START MATERIAL PROVIDED
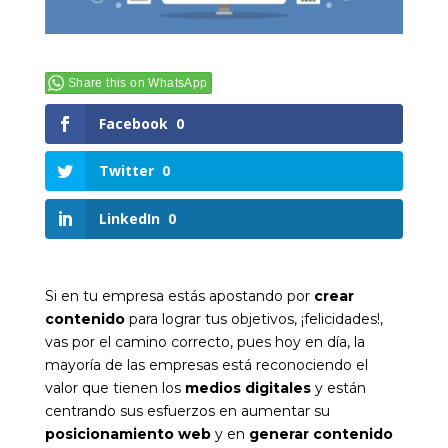
Share this on WhatsApp
Facebook
0
Twitter
0
LinkedIn
0
Si en tu empresa estás apostando por
crear
contenido
para lograr tus objetivos, ¡felicidades!,
vas por el camino correcto, pues hoy en día, la
mayoría de las empresas está reconociendo el
valor que tienen los
medios digitales
y están
centrando sus esfuerzos en aumentar su
posicionamiento web
y en
generar contenido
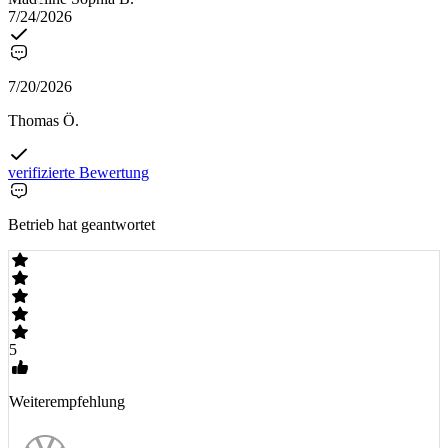
7/24/2026
7/20/2026
Thomas Ö.
verifizierte Bewertung
Betrieb hat geantwortet
5
Weiterempfehlung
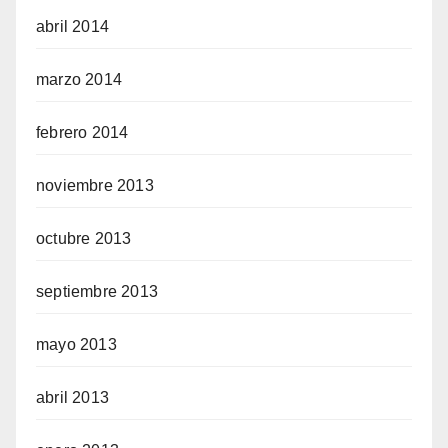
abril 2014
marzo 2014
febrero 2014
noviembre 2013
octubre 2013
septiembre 2013
mayo 2013
abril 2013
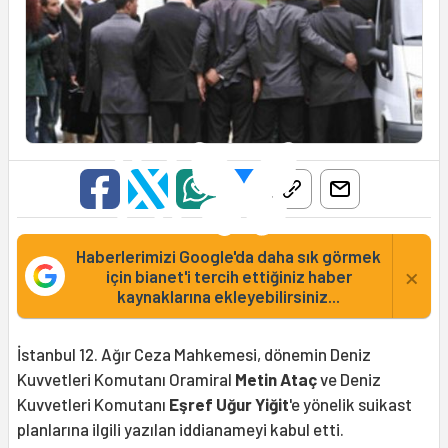
Haberlerimizi Google'da daha sık görmek
×
için bianet'i tercih ettiğiniz haber
kaynaklarına ekleyebilirsiniz...
İstanbul 12. Ağır Ceza Mahkemesi, dönemin Deniz
Kuvvetleri Komutanı Oramiral
Metin Ataç
ve Deniz
Kuvvetleri Komutanı
Eşref Uğur Yiğit
'e yönelik suikast
planlarına ilgili yazılan iddianameyi kabul etti.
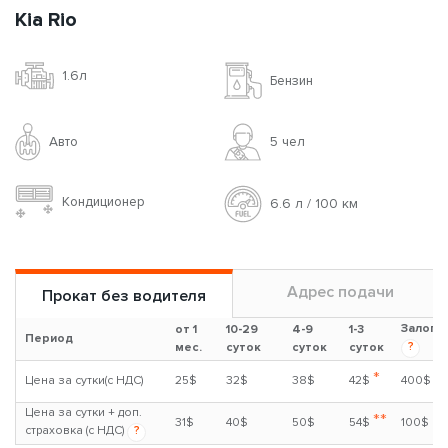
Kia Rio
1.6л
Бензин
Авто
5 чел
Кондиционер
6.6 л / 100 км
Адрес подачи
Прокат без водителя
Залог
от 1
10-29
4-9
1-3
Период
?
мес.
суток
суток
суток
*
Цена за сутки(с НДС)
25$
32$
38$
42$
400$
Цена за сутки + доп.
**
31$
40$
50$
54$
100$
страховка (с НДС)
?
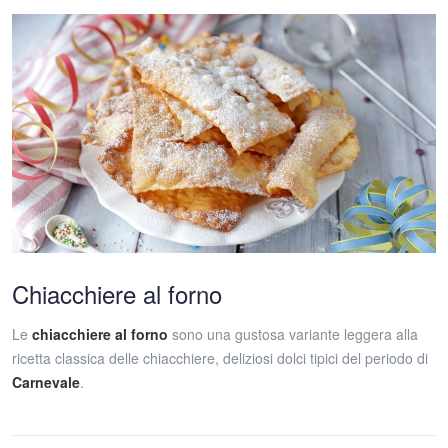
Chiacchiere al forno
Le
chiacchiere al forno
sono una gustosa variante leggera alla
ricetta classica delle chiacchiere, deliziosi dolci tipici del periodo di
Carnevale
.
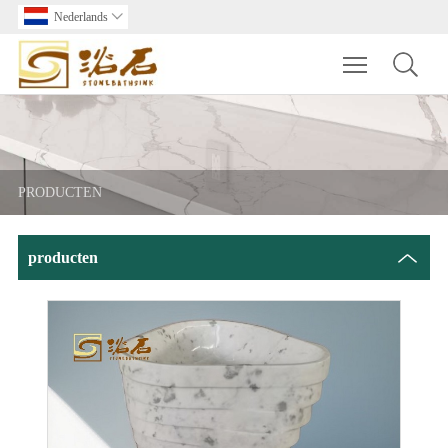
Nederlands

Toggle main m
PRODUCTEN
producten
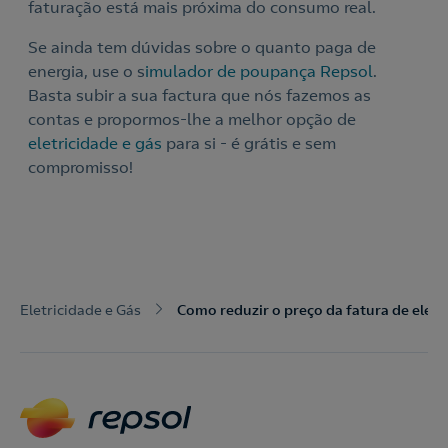
faturação está mais próxima do consumo real.
Se ainda tem dúvidas sobre o quanto paga de
energia, use o s
imulador de poupança Repsol
.
Basta subir a sua factura que nós fazemos as
contas e propormos-lhe a melhor opção de
eletricidade e gás
para si - é grátis e sem
compromisso!
Eletricidade e Gás
Como reduzir o preço da fatura de eletr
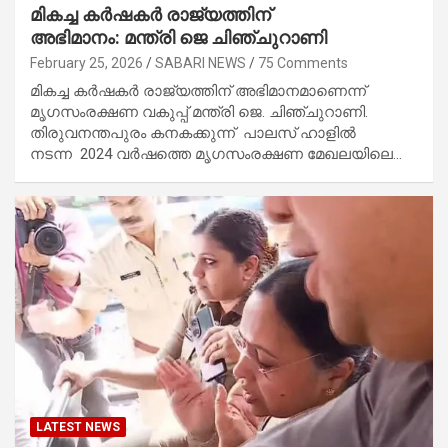
മികച്ച കർഷകർ രാജ്യത്തിന്
അഭിമാനം: മന്ത്രി ജെ ചിഞ്ചുറാണി
February 25, 2026
SABARI NEWS
75 Comments
മികച്ച കർഷകർ രാജ്യത്തിന് അഭിമാനമാണെന്ന്
മൃഗസംരക്ഷണ വകുപ്പ് മന്ത്രി ജെ. ചിഞ്ചുറാണി.
തിരുവനന്തപുരം കനകക്കുന്ന് പാലസ് ഹാളിൽ
നടന്ന 2024 വർഷത്തെ മൃഗസംരക്ഷണ മേഖലയിലെ…
LATEST NEWS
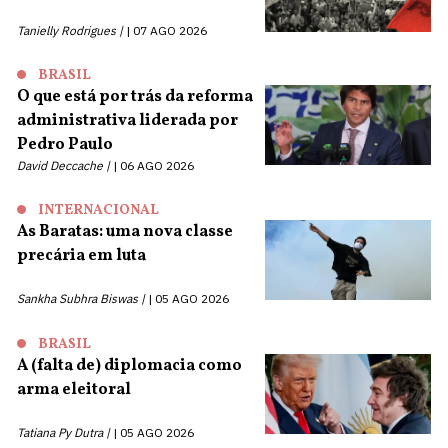
Tanielly Rodrigues |
07 AGO 2026
BRASIL
O que está por trás da reforma
administrativa liderada por
Pedro Paulo
David Deccache |
06 AGO 2026
INTERNACIONAL
As Baratas: uma nova classe
precária em luta
Sankha Subhra Biswas |
05 AGO 2026
BRASIL
A (falta de) diplomacia como
arma eleitoral
Tatiana Py Dutra |
05 AGO 2026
END MATERIAL PROVIDED
WORK TO BE COMPLETED
The data above must be written out again word for word, without its pictures.

EXERCISE RESPONSE
Share this on WhatsApp
Facebook
0
Twitter
0
LinkedIn
0
Si en tu empresa estás apostando por
crear
contenido
para lograr tus objetivos, ¡felicidades!,
vas por el camino correcto, pues hoy en día, la
mayoría de las empresas está reconociendo el
valor que tienen los
medios digitales
y están
centrando sus esfuerzos en aumentar su
posicionamiento web
y en
generar contenido
7/24/2026
7/20/2026
Thomas Ö.
verifizierte Bewertung
Betrieb hat geantwortet
5
Weiterempfehlung
abril 2014
marzo 2014
febrero 2014
noviembre 2013
octubre 2013
septiembre 2013
mayo 2013
abril 2013
Haberlerimizi Google'da daha sık görmek
×
için bianet'i tercih ettiğiniz haber
kaynaklarına ekleyebilirsiniz...
İstanbul 12. Ağır Ceza Mahkemesi, dönemin Deniz
Kuvvetleri Komutanı Oramiral
Metin Ataç
ve Deniz
Kuvvetleri Komutanı
Eşref Uğur Yiğit
'e yönelik suikast
planlarına ilgili yazılan iddianameyi kabul etti.
Kia Rio
1.6л
Бензин
Авто
5 чел
Кондиционер
6.6 л / 100 км
Адрес подачи
Прокат без водителя
Залог
от 1
10-29
4-9
1-3
Период
?
мес.
суток
суток
суток
*
Цена за сутки(с НДС)
25$
32$
38$
42$
400$
Цена за сутки + доп.
**
31$
40$
50$
54$
100$
страховка (с НДС)
?
Chiacchiere al forno
Le
chiacchiere al forno
sono una gustosa variante leggera alla
ricetta classica delle chiacchiere, deliziosi dolci tipici del periodo di
Carnevale
.
Nederlands

Toggle main m
PRODUCTEN
producten
faturação está mais próxima do consumo real.
Se ainda tem dúvidas sobre o quanto paga de
energia, use o s
imulador de poupança Repsol
.
Basta subir a sua factura que nós fazemos as
contas e propormos-lhe a melhor opção de
eletricidade e gás
para si - é grátis e sem
compromisso!
Eletricidade e Gás
Como reduzir o preço da fatura de eletr
മികച്ച കർഷകർ രാജ്യത്തിന്
അഭിമാനം: മന്ത്രി ജെ ചിഞ്ചുറാണി
February 25, 2026
SABARI NEWS
75 Comments
മികച്ച കർഷകർ രാജ്യത്തിന് അഭിമാനമാണെന്ന്
മൃഗസംരക്ഷണ വകുപ്പ് മന്ത്രി ജെ. ചിഞ്ചുറാണി.
തിരുവനന്തപുരം കനകക്കുന്ന് പാലസ് ഹാളിൽ
നടന്ന 2024 വർഷത്തെ മൃഗസംരക്ഷണ മേഖലയിലെ…
LATEST NEWS
Tanielly Rodrigues |
07 AGO 2026
BRASIL
O que está por trás da reforma
administrativa liderada por
Pedro Paulo
David Deccache |
06 AGO 2026
INTERNACIONAL
As Baratas: uma nova classe
precária em luta
Sankha Subhra Biswas |
05 AGO 2026
BRASIL
A (falta de) diplomacia como
arma eleitoral
Tatiana Py Dutra |
05 AGO 2026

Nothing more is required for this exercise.